Latin America: a region in transition
12 April 2019 | Natalie Bannerman
With over 600 million people across 26 countries, the needs across Latin America (Latam) are like night and day – no one set rule applies. This was ever apparent at this year’s Capacity Latam conference that took place in São Paulo.
While one part of the region suffers from increasing price erosion due to too much connectivity, the other is heading for a period too little connectivity if more investment doesn’t happen.
Kicking off the event was Telefónica’s CEO of International Wholesale Business, Juan Carlos Bernal, who surmised the state of the region in saying connectivity and coverage will play a crucial role in Latam, creating an opportunity for telcos. In Bernal’s view, the wholesale market is undergoing a transformation, as evidenced by the fact that retail operators in the region have 100% mobile penetration driven by the fact that they offer free communications services as well as increased services at a lower cost.
Additionally, the regional wholesale market has also seen the introduction of new players or disruptors such as MVNOs, cloud computing companies, UCaaS providers and multinational corporations, eatingaway at market share.
In order to combat this, he says, carriers must transform on a few levels. These include leveraging new digital tools to improve the way they interact with traditional and new customers, and designing their network and processes towards a flexible, simple and scalable architecture. And they must create an ecosystem of partners to build the complete value chain for global customers. In other words, end-to-end solutions.
One session that was not to miss was TeleGeography’s market overview. This year Anahi Rebatta, part of TeleGeography’s infrastructure and voice traffic team in Latin America and Caribbean, gave the presentation. According to Rebatta, bandwidth demands in Latam grew by a compound annual growth rate of 39% between 2014 and 2018; bandwidth demands are roughly doubling every two years. As a result, cable construction costs in the region have increased from around $1.4 billion to $2.6 billion.
Content continues to be a key user of capacity, with a 20% increase in international bandwidth used by content providers. Due to increased competition, the region is experiencing increasing price erosion as regional capacity grows. Following this trend, IP transit price erosion continues as well.
In the subsea space, there was a panel featuring CenturyLink’s Gabriel Holgado, VP of Global Account Division and Wholesale Services, Latam; Antonio Nunes, CEO of Angola Cables; Eduardo Falzoni, CEO of Globenet; Larry Schwartz, CEO of Seaborn Networks; GITGE’s general director, Oscar Ngomo; and Norman Albi, CEO of AFR-IX Telecom.
During the session, several key points were raised. Brazil continues to be the main driver for subsea cables in the region because it has biggest population, and therefore has the biggest demands for increased connectivity.
Second, although the west coast of Latam continues to lag the east coast in terms of the number of subsea cables it has, there are opportunities for smaller regional cables in this area. Cloud is second only to content as the big driver of traffic in the region, the panel noted.
Interestingly the panel acknowledged that, although OTTs are pivotal in development of most cable projects, there are still carrier led systems. OTTs build largely end-to-end for their own purposes. In short, we still need carriers’ cables.

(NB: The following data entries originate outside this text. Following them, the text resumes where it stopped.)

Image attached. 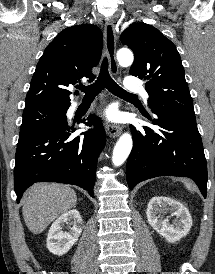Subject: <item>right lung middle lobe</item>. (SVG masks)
Listing matches in <instances>:
<instances>
[{
	"label": "right lung middle lobe",
	"instance_id": "right-lung-middle-lobe-1",
	"mask_svg": "<svg viewBox=\"0 0 215 274\" xmlns=\"http://www.w3.org/2000/svg\"><path fill=\"white\" fill-rule=\"evenodd\" d=\"M67 109L59 106H43L24 110L18 143L38 131L61 122L65 118Z\"/></svg>",
	"mask_w": 215,
	"mask_h": 274
}]
</instances>
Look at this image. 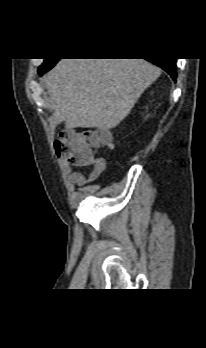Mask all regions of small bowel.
I'll return each mask as SVG.
<instances>
[{
	"instance_id": "obj_1",
	"label": "small bowel",
	"mask_w": 206,
	"mask_h": 348,
	"mask_svg": "<svg viewBox=\"0 0 206 348\" xmlns=\"http://www.w3.org/2000/svg\"><path fill=\"white\" fill-rule=\"evenodd\" d=\"M88 166H91L92 169L88 174H84L73 170L67 162H62V168L66 172L69 181L78 186H84L96 181L106 170V163L104 160H96Z\"/></svg>"
}]
</instances>
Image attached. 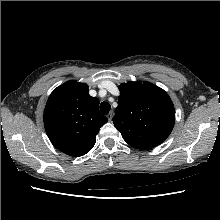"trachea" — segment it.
Returning <instances> with one entry per match:
<instances>
[{
    "mask_svg": "<svg viewBox=\"0 0 220 220\" xmlns=\"http://www.w3.org/2000/svg\"><path fill=\"white\" fill-rule=\"evenodd\" d=\"M110 109H111V106H110L109 103L102 102L100 104V111H101L102 114L107 115L109 113Z\"/></svg>",
    "mask_w": 220,
    "mask_h": 220,
    "instance_id": "1",
    "label": "trachea"
}]
</instances>
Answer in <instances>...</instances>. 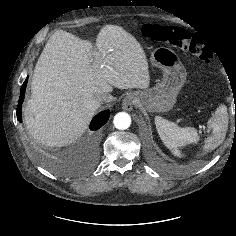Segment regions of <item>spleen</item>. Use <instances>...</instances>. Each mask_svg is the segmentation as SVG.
<instances>
[{
    "instance_id": "spleen-1",
    "label": "spleen",
    "mask_w": 236,
    "mask_h": 236,
    "mask_svg": "<svg viewBox=\"0 0 236 236\" xmlns=\"http://www.w3.org/2000/svg\"><path fill=\"white\" fill-rule=\"evenodd\" d=\"M155 125L162 142L175 155H180L179 148L199 141L198 132L194 127H179L161 116H155ZM208 125L213 129V133L205 139L204 153L216 149L225 139L228 126L226 106L217 108Z\"/></svg>"
}]
</instances>
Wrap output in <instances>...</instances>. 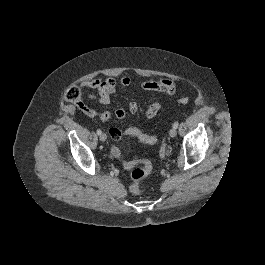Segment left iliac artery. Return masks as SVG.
<instances>
[{
	"instance_id": "obj_1",
	"label": "left iliac artery",
	"mask_w": 265,
	"mask_h": 265,
	"mask_svg": "<svg viewBox=\"0 0 265 265\" xmlns=\"http://www.w3.org/2000/svg\"><path fill=\"white\" fill-rule=\"evenodd\" d=\"M178 125H179V122L178 121H175L174 124H173V128L176 129L178 127Z\"/></svg>"
}]
</instances>
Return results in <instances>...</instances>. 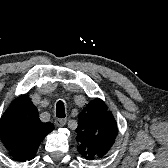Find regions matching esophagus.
I'll return each instance as SVG.
<instances>
[{"label": "esophagus", "instance_id": "1", "mask_svg": "<svg viewBox=\"0 0 168 168\" xmlns=\"http://www.w3.org/2000/svg\"><path fill=\"white\" fill-rule=\"evenodd\" d=\"M66 122H67V119L61 118V119H57V120L55 121V124H56L57 126H64V125L66 124Z\"/></svg>", "mask_w": 168, "mask_h": 168}]
</instances>
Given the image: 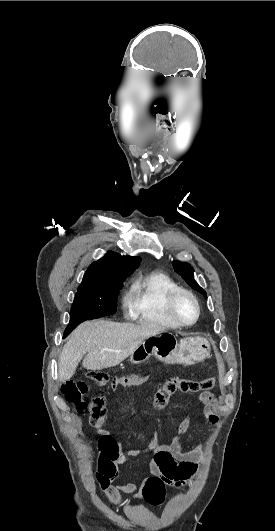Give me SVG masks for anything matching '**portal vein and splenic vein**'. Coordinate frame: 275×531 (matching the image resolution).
Wrapping results in <instances>:
<instances>
[{
    "instance_id": "18ae733b",
    "label": "portal vein and splenic vein",
    "mask_w": 275,
    "mask_h": 531,
    "mask_svg": "<svg viewBox=\"0 0 275 531\" xmlns=\"http://www.w3.org/2000/svg\"><path fill=\"white\" fill-rule=\"evenodd\" d=\"M103 351H109V349H103Z\"/></svg>"
}]
</instances>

On the topic of price erosion driven by the low transit prices on newer systems, the feeling from the experts was that it is an opportunity for cables to offer new services and explore new revenue streams.

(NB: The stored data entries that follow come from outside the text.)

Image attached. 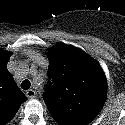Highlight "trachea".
Segmentation results:
<instances>
[{
  "label": "trachea",
  "instance_id": "obj_1",
  "mask_svg": "<svg viewBox=\"0 0 125 125\" xmlns=\"http://www.w3.org/2000/svg\"><path fill=\"white\" fill-rule=\"evenodd\" d=\"M31 86V83L28 79L24 80L22 83H21V88L24 89V90H27L29 89Z\"/></svg>",
  "mask_w": 125,
  "mask_h": 125
}]
</instances>
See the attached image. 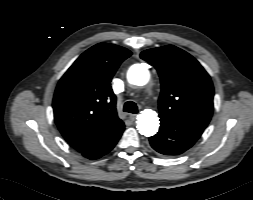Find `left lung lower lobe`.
<instances>
[{"label": "left lung lower lobe", "mask_w": 253, "mask_h": 200, "mask_svg": "<svg viewBox=\"0 0 253 200\" xmlns=\"http://www.w3.org/2000/svg\"><path fill=\"white\" fill-rule=\"evenodd\" d=\"M203 130L176 121L170 117L160 116L159 132L150 137V145L157 152L173 156L189 149L201 136Z\"/></svg>", "instance_id": "obj_1"}]
</instances>
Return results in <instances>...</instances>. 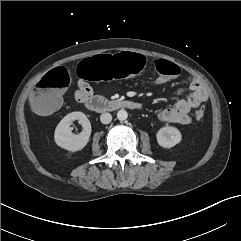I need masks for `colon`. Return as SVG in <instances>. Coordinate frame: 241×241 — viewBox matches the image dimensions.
<instances>
[{"label": "colon", "instance_id": "5ec220e1", "mask_svg": "<svg viewBox=\"0 0 241 241\" xmlns=\"http://www.w3.org/2000/svg\"><path fill=\"white\" fill-rule=\"evenodd\" d=\"M145 65L143 57L136 52H112L80 61L76 66V73L82 79L124 78L139 74ZM154 67L162 81L176 77L180 71L176 64L162 59L155 61ZM69 83V72L64 67H57L42 76L30 98L32 108L41 114L51 113L61 103L62 94ZM204 116V108L195 112L198 120H202Z\"/></svg>", "mask_w": 241, "mask_h": 241}]
</instances>
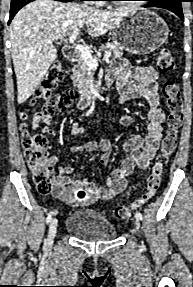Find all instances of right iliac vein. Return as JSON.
Masks as SVG:
<instances>
[{"mask_svg": "<svg viewBox=\"0 0 193 287\" xmlns=\"http://www.w3.org/2000/svg\"><path fill=\"white\" fill-rule=\"evenodd\" d=\"M57 228H58V220L57 218H53L50 222L48 237L45 241V245L47 247H50L53 244L54 238L56 236Z\"/></svg>", "mask_w": 193, "mask_h": 287, "instance_id": "1", "label": "right iliac vein"}]
</instances>
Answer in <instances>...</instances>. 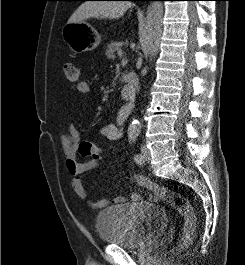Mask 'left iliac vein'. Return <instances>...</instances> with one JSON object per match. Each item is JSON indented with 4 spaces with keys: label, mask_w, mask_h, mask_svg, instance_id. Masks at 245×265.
I'll return each mask as SVG.
<instances>
[{
    "label": "left iliac vein",
    "mask_w": 245,
    "mask_h": 265,
    "mask_svg": "<svg viewBox=\"0 0 245 265\" xmlns=\"http://www.w3.org/2000/svg\"><path fill=\"white\" fill-rule=\"evenodd\" d=\"M141 155H142V162H145V161L149 160V158H150L149 149L145 145H143L141 147Z\"/></svg>",
    "instance_id": "left-iliac-vein-1"
}]
</instances>
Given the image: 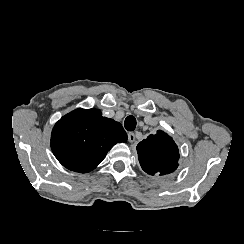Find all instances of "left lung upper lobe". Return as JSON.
<instances>
[{
  "label": "left lung upper lobe",
  "instance_id": "1",
  "mask_svg": "<svg viewBox=\"0 0 244 244\" xmlns=\"http://www.w3.org/2000/svg\"><path fill=\"white\" fill-rule=\"evenodd\" d=\"M142 169L150 175H166L178 167L179 152L174 140L162 130L137 145Z\"/></svg>",
  "mask_w": 244,
  "mask_h": 244
}]
</instances>
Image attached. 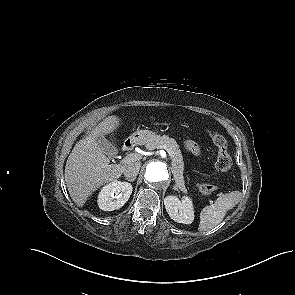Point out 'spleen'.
<instances>
[{"label":"spleen","instance_id":"spleen-1","mask_svg":"<svg viewBox=\"0 0 295 295\" xmlns=\"http://www.w3.org/2000/svg\"><path fill=\"white\" fill-rule=\"evenodd\" d=\"M240 199L241 193L239 191L220 195L214 204L201 210L198 230L207 231L217 226L223 220L227 211L235 207Z\"/></svg>","mask_w":295,"mask_h":295}]
</instances>
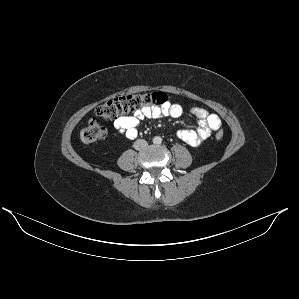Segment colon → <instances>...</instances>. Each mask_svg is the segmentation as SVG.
<instances>
[{
    "mask_svg": "<svg viewBox=\"0 0 299 299\" xmlns=\"http://www.w3.org/2000/svg\"><path fill=\"white\" fill-rule=\"evenodd\" d=\"M167 96L162 92L145 94H132L107 100L96 109V115L104 120H112L121 115L136 112L145 108L162 107L167 103ZM106 129L96 118H91L80 131V140L89 144L100 141L106 137ZM216 139L224 137L222 131L216 132Z\"/></svg>",
    "mask_w": 299,
    "mask_h": 299,
    "instance_id": "obj_1",
    "label": "colon"
}]
</instances>
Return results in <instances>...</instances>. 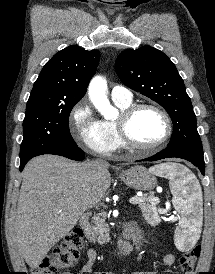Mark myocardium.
<instances>
[{"instance_id": "1", "label": "myocardium", "mask_w": 215, "mask_h": 274, "mask_svg": "<svg viewBox=\"0 0 215 274\" xmlns=\"http://www.w3.org/2000/svg\"><path fill=\"white\" fill-rule=\"evenodd\" d=\"M143 109H151L156 111L164 120L166 131L164 136L157 142L149 145H142L137 143L131 136L129 125L132 118L137 112ZM116 128L123 145L129 149L138 151H153L163 146L172 136L173 124L168 113L160 106L152 103H137L131 104L121 111L119 118L116 120Z\"/></svg>"}]
</instances>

According to Phillip Marangella, CMO at EdgeConneX, the data demands of gaming, cloud adoption, consumer and industrial IoT, distributed networking and the connected enterprise together mean that everything moves closer to the edge.
Regionally, Miami continues to be the main Latin American internet hub, with four out of the top five highest-capacity routes in the region connected there. However, Marangella notes that there is a continued move from network operators to deploy capacity between key markets in an effort to improve connectivity within Latam. Intra-regional connectivity increased by 32% between 2017 and 2018.
This year’s Capacity Latam also saw the addition of a new conference segment. Prior to the official event was the Latin American Peering Forum – a series of panels and presentations exploring how multilateral peering is taking place across the region.
Taking part in one of the key panel sessions, on facilitating an efficient internet exchange were Ivan Zilic, director of PIT Chile; Tito Costa, corporate development and strategy manager, Latam, at Equinix; and Hernan Seoane, general manager of Cabase.
From their discussions it would appear that, unlike other regional hubs, Latam does little to no peering at an international level. Instead most remains on a national stage.
Most internet peering activity is happening on the east coast of the continent. In fact countries like Colombia have no functional internet exchange sat present. This could be tied to lack of infrastructure and security concerns.
However, the event heard, this is changing as the digital economy grows and the opportunities are too big to ignore.